This Legal Update reviews key NYC Unincorporated Business Tax
(UBT) and NYS Personal Income Tax (PIT) considerations-and
potential savings-that may arise from this shift. It focuses on
income sourcing concepts for partnerships under the UBT and PIT.
The sourcing regimes largely apply to management fee income, as the
UBT and PIT both have exemptions for self-trading income that
shelter carried interest income from tax, when structured properly.
Based on their current approaches to income sourcing, the UBT
automatically adjusts to remote work locations and the PIT does
not. NYS’s newly enacted “Pass-Through Entity Tax”
mirrors the PIT. We have discussed the Pass-Through Entity Tax in a
recent Legal Update. The PIT discussion in this Legal
Update applies primarily to nonresident partners because resident
partners are taxable on all of their income wherever earned.

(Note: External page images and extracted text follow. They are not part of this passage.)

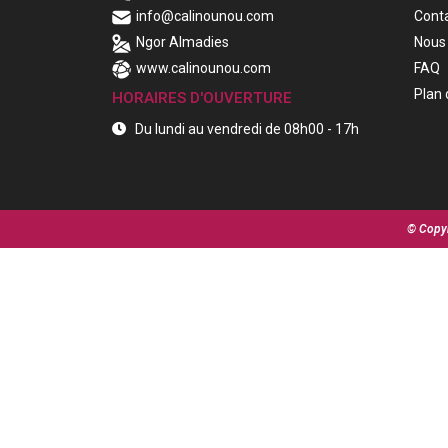
info@calinounou.com
Cont
Ngor Almadies
Nous 
www.calinounou.com
FAQ
Plan 
HORAIRES D'OUVERTURE
Du lundi au vendredi de 08h00 - 17h
© Copyr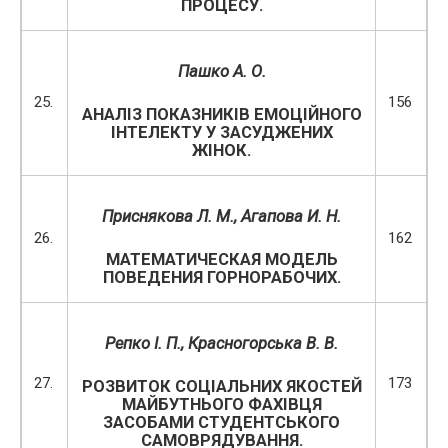
ПРОЦЕСУ.
Пашко А.
О
.
25.
156
АНАЛІЗ ПОКАЗНИКІВ ЕМОЦІЙНОГО
ІНТЕЛЕКТУ У ЗАСУДЖЕНИХ
ЖІНОК.
Пр
и
снякова Л. М.,
Агапова И. Н.
26.
162
МАТЕМАТИЧЕСКАЯ МОДЕЛЬ
ПОВЕДЕНИЯ ГОРНОРАБОЧИХ.
Репко І. П., Красногорська В.
В.
27.
173
РОЗВИТОК СОЦІАЛЬНИХ ЯКОСТЕЙ
МАЙБУТНЬОГО ФАХІВЦЯ
ЗАСОБАМИ СТУДЕНТСЬКОГО
САМОВРЯДУВАННЯ.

Part 2 of this Legal Update will address the PIT considerations
that residents and nonresidents face at the individual level,
including some basics around residency changes, and the effects of
those changes on PIT liabilities. It will consider issues such as
sourcing carried interest income, bonuses and deferred payments in
years that involve residency changes, and establishing bona fide
home offices.

I. Some Basics

A. UBT

The UBT is a 4% tax on net income that is allocated and
apportioned to NYC. It applies to a base that is generally derived
from federal gross income and deductions, but has its own
definition of a taxable business-which notably excludes some
financial and real estate investment activities-and applies its own
modifications to income.1 The result is a tax that
conforms to many aspects of Subchapter K and the Internal Revenue
Code, but also has its very own concepts, construction and
application.

One mostly thinks of partnerships and limited liability
companies in relation to the UBT, but the tax also applies to sole
proprietors, trusts, and any other form of unincorporated
business.2 Whatever the form of business, determining
how much income the business earned in NYC is often the most
crucial determination. Many UBT filers do business inside and
outside NYC and therefore must “allocate” that income to
NYC to calculate the tax (most other state and local income taxes
use the term “apportion” for income that is attributed by
formula and the term “allocate” for income that is
attributed by source).3 NYC allocates income by using a
formula that results in a “business allocation
percentage” that represents the percentage of income a
taxpayer must attribute to NYC in any particular year for tax
purposes.

Until recently, the NYC allocation formula included three
factors-property, payroll, and gross income.4 Beginning
in 2018, however, the property and payroll factors no longer apply
and the NYC business allocation percentage is derived entirely from
the gross income factor.5 That means a business
determines its NYC income solely by reference to the percentage of
its gross receipts or sales that are attributable to NYC under the
UBT’s rules for sourcing gross income. For a services business,
such as asset management or law or accounting services, the place
of performance generally controls that determination because the
gross income factor sources fees for most services to NYC to the
extent the services were performed within NYC.6 Special
industry-specific rules provide a customer-based approach for
registered broker-dealers and mutual fund managers7 and
those exceptions are not addressed by this Legal Update. Further
flexibility may exist with respect to “other business
receipts” or “other reasonable method(s),” which we
have covered, in part, in this prior article.

B. PIT

The PIT is a graduated personal net income tax on residents and
nonresidents at the NYS level, and on residents at the NYC level.
Remote working has a greater potential impact on nonresidents than
residents (except to the extent a person changes their residency as
a result of remote work). This is because remote work may affect
the amount of both NYS sourced business income (i.e., Form K-1
income) and NYS sourced compensation (i.e., Form W2 income) that
nonresidents must report.

In contrast to the UBT, the PIT is more closely tied to federal
tax returns, at least for residents. It applies to federal adjusted
gross income with certain state-specific modifications.8
That means NYS and NYC tax all of a resident’s income wherever
earned on almost the same basis as the federal government, subject
to NYS credits for taxes paid to other state and local
jurisdictions.

The analysis is a little more complicated for nonresidents. NYC
does not tax nonresidents at all (which is a policy choice that
solidifies the UBT’s importance in NYC’s tax structure),
and NYS taxes nonresidents only on income earned within
NYS.9 Similar to the UBT, the PIT has complicated rules
that go into determining how much income is taxable in NYS.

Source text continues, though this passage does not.